Monday, February 5, 2018

Reading Notes W3 The Naming of Santa Ana and Los Angeles (Crespí):Part A

This story was extremely entertaining for me. Just thinking of these men walking through what is now the greater Los Angeles area before it was covered in concrete, cars, and pollution amazes me. How beautiful that area must have looked without our modern day mess we have is almost incomprehensible, which is why I really enjoyed the imagery in this reading. They did a very good job of explaining where they were and what they were looking at, and it was really interesting to see this place I have been to multiple times through the eyes of the first Europeans that made their way up the coast.

I also enjoyed their relationship with Native Americans as they passed through, because both sides seemed to enjoy each others company and admire one another, which is different from most accounts of the interactions between Native Americans and European settlers.

But back to the imagery, which was my main focus while reading this text.

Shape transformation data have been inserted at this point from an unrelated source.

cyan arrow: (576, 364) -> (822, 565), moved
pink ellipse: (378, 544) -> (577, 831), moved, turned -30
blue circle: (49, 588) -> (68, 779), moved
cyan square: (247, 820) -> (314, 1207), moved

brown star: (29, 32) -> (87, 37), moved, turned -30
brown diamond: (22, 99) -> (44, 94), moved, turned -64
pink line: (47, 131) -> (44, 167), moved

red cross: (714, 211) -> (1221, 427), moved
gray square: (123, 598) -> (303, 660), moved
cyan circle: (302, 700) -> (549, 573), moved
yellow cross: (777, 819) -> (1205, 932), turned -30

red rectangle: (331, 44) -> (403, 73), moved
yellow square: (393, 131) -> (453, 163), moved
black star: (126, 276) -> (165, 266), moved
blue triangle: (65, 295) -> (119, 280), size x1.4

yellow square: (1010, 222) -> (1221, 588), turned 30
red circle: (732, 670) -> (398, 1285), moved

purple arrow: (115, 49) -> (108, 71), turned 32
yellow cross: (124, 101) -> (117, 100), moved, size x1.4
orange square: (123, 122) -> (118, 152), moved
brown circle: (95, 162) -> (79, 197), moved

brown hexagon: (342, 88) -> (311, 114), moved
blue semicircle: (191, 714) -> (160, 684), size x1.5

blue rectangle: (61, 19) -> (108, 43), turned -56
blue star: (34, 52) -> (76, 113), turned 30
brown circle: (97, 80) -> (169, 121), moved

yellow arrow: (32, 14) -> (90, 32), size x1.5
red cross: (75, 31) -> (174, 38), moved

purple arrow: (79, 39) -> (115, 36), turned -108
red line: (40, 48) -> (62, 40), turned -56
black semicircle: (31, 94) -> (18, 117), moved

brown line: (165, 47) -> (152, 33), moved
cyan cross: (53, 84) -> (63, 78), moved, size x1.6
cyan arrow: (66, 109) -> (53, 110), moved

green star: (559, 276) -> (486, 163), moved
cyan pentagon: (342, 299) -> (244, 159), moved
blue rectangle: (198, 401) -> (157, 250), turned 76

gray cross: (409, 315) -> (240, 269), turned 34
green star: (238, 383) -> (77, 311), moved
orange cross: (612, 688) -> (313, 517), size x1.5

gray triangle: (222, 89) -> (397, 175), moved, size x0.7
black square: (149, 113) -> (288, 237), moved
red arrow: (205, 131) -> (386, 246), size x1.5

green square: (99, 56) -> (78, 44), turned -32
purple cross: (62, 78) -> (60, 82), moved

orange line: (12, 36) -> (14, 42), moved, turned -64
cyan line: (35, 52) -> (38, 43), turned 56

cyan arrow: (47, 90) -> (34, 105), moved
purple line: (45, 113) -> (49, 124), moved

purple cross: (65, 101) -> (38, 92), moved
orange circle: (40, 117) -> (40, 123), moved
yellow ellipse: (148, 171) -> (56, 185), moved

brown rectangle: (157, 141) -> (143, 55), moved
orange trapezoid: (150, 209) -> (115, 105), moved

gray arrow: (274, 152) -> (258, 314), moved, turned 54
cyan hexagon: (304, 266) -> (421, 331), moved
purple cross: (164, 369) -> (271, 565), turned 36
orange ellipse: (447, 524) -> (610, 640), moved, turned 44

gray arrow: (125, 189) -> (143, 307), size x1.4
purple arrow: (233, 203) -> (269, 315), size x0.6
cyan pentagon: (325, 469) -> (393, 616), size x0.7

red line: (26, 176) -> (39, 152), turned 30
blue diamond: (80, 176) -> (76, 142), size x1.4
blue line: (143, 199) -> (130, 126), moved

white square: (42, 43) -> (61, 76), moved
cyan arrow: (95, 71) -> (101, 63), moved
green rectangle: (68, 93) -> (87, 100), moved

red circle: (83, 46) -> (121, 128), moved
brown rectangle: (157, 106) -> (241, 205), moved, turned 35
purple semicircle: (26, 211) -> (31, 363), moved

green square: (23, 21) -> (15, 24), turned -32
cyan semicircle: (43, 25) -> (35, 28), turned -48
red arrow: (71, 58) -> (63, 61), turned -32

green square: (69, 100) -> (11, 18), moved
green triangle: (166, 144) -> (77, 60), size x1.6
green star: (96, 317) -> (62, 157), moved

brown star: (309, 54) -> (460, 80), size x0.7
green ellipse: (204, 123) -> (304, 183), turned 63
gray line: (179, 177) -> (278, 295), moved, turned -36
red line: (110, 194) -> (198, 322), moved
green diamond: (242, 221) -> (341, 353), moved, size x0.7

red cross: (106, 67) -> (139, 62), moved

Crespí explains: "[We are] continuing our way to the northwest along the skirts of the mountains which we have on the right, to the north, and after traveling a league and a half we came to the banks of a river...[who's] course is from the northeast to the southwest." It seems to me that Crespí and his men were traveling northwest along the skirts of the Santa Ana Mountains, looking north to the San Gabriel Mountains as he came up to the Santa Ana River, which runs from the San Bernardino Mountains southwest to the Pacific Ocean.

Crespí talks about multiple days where there were tremendous earthquakes as well, and how each time there would also be aftershocks for a few hours.

Crespí also details coming across the Los Angeles River and the Arroyo Seco: "...we entered a very spacious valley, well grown with cottonwoods and alders, among which ran a beautiful river from the north-northwest, and then, doubling the point of a steep hill, it went on afterwards to the south. Toward the north-northeast there is another river bed which forms a spacious water-course, but we found it dry."

I found this story to be very interesting because of the great detail in which Crespí describes his surroundings, he did a very good job of painting a beautiful image in my head of the Santa Ana- Los Angeles area before there millions and millions of people congesting the whole place.